第四章《終わった日常、始まる戦い》
帰り道、大雨が降っていた。
雨が降っているからか、風が冷たかった。
そして、家に着いた。
しかし、家は封鎖されていた。
あの日と同じ光景だ……。
涙が溢れてきた。
同時に少し安心した。
やっと家族のもとに行ける。
黒いスーツを着た男たちが何人も立っていた。
その中の一人が、ゆっくりと私を見た。
「監視対象 No.百三十二……白水、確認、確保を開始する。大人しくすれば、痛くはしない。さぁ、こっちへこい。
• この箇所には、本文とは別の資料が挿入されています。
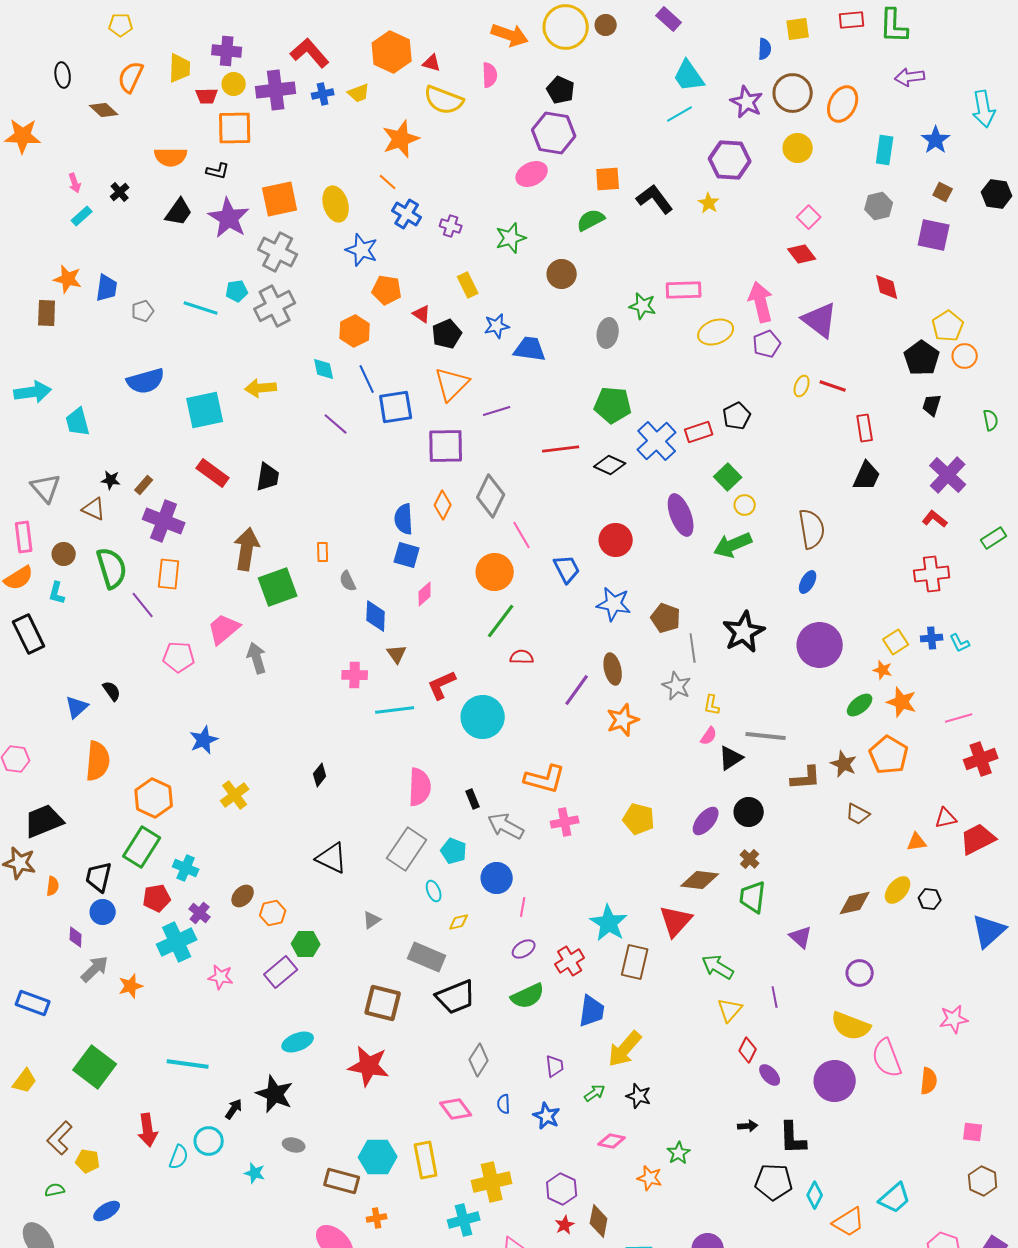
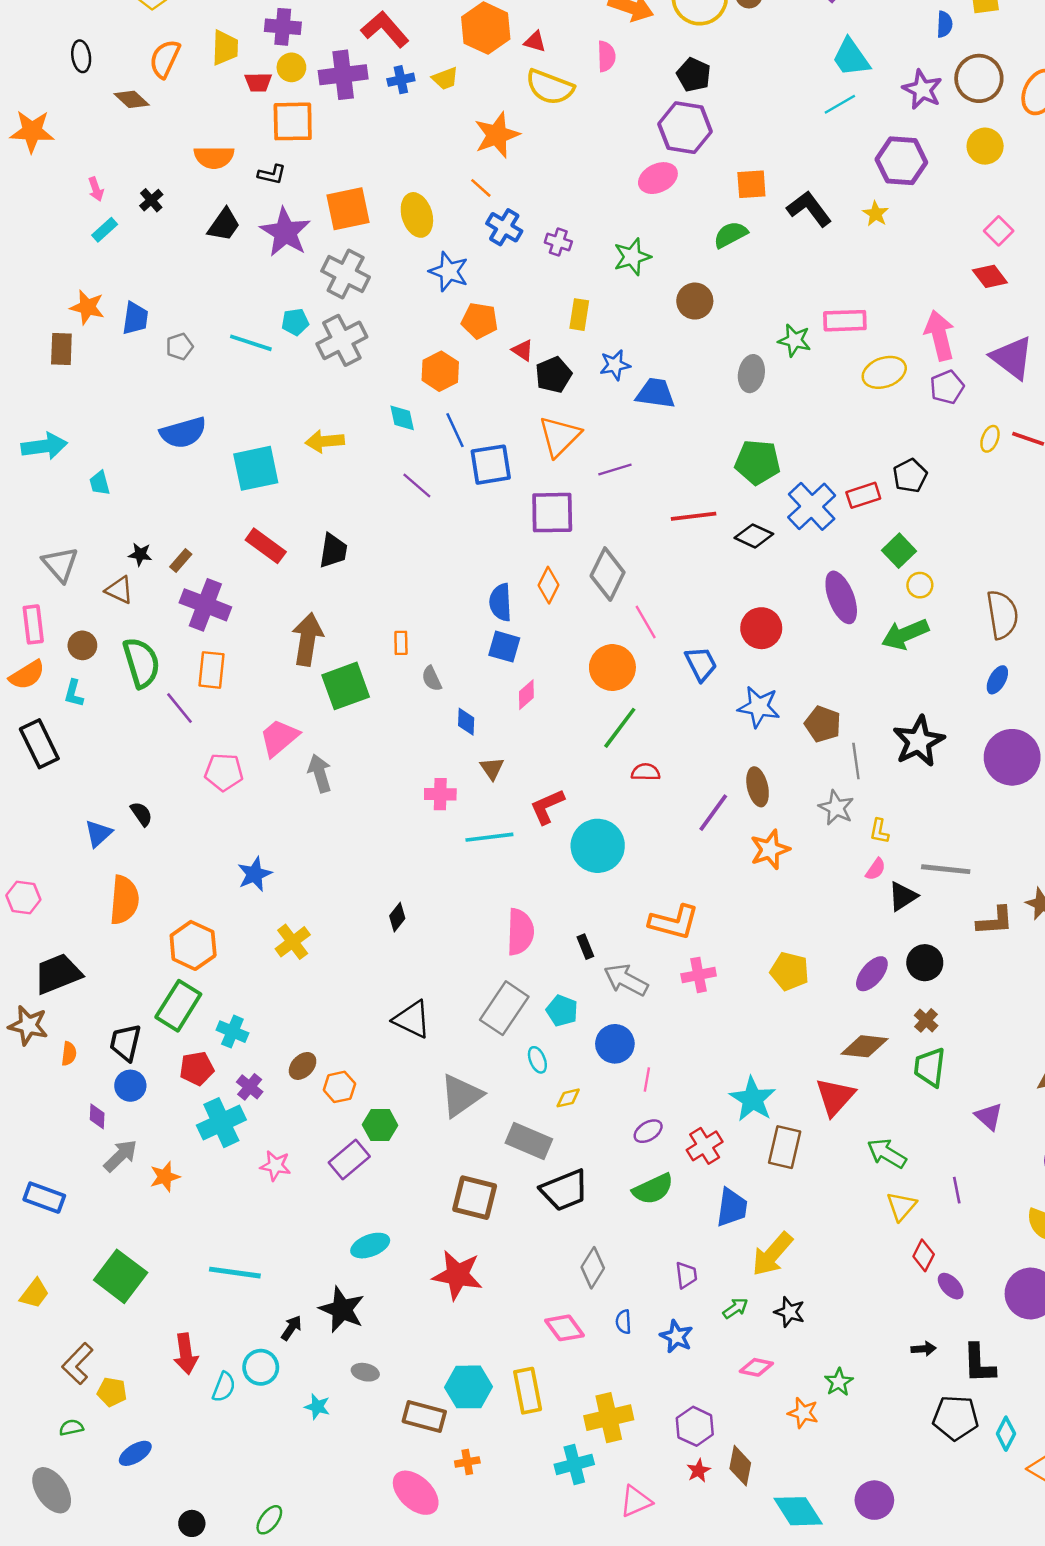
yellow rectangle: (468, 285) -> (579, 315), turned 35
cyan trapezoid: (78, 422) -> (100, 483), size x0.7
blue diamond: (376, 616) -> (466, 722), size x0.7
gray triangle: (372, 920) -> (461, 1095), size x2.0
」
私は連れて行かれる準備はできていた。
「絶対に連れて行かせない!」
どこからか声が聞こえた。
「誰?」
「しーちゃん!目瞑ってて!」
「えっ、心菜?」
「いいから、早く!」
「う、うん。」
「光幕 — 光の膜で敵の視界を遮る魔法。」
「ギャァ、眩しい!」
敵の悲鳴が聞こえた。
「しーちゃん、今のうちに逃げるよ!」
「うん、てか心菜、魔法使えたんだね!」
「隠しててごめんね。」
「ううん、ありがと。」
敵の一人が、こちらに銃口を向けた。
雨音の中に、小さな金属音が響く。
「逃がすな!」
次の瞬間――
「させない。氷壁 — 氷の壁を作り攻撃を防ぐ魔法。」
「あっ、琉夏ありがとう。」
「えっ……琉夏まで、魔法使えたの?」
「まぁな、お互い様だろ。」
「今のうちに逃げよー!」
「こらー、待てお前たち!」
そして私たちは森に逃げ込んだ。
「ふー、危なかったねー。」
「あぁ、気づかれないように今日はここで過ごすか。」
「ごめんね、二人とも、巻き込んじゃって。」
「いいって。」
琉夏は少しだけ目を伏せた。
「俺たちも組織の奴らに家族が連れ去られたしな。」
「えっ、そうなんだ……。」
「そういえばさ、二人とも何の魔法使えるの?」
「私は光魔法が得意! あと炎もちょっと使えるよ。」
「俺は氷がメインだ。風も使える。」
「しーちゃんは?」
「私は……水魔法。それと植物を癒やしたり、成長させる魔法も使える。」
心菜が小さな炎を灯す。琉夏は氷の魔法で雨風を遮る壁を作り、火が消えないようにした。
焚き火を三人で囲みながら、お互いの過去や魔法について少しずつ話した。
不安は消えなかった。
それでも、一人ではないと思えた夜だった。
私たちは『浄化機関』に復讐を誓った。
今までの私は、ただ怖くて逃げていた。
大切な人を失って、何もできなかった。
でも……もう違う。
私には、隣にいてくれる仲間がいる。
もう、逃げるだけの私じゃない。
今度は私が仲間と共に、ヴェールに立ち向かう。
雨はまだ降り続いていた。だけど――私の心に灯った炎は、もう消えることはない。あの日、失ったものを取り戻すために。私の戦いは、ここから始まる。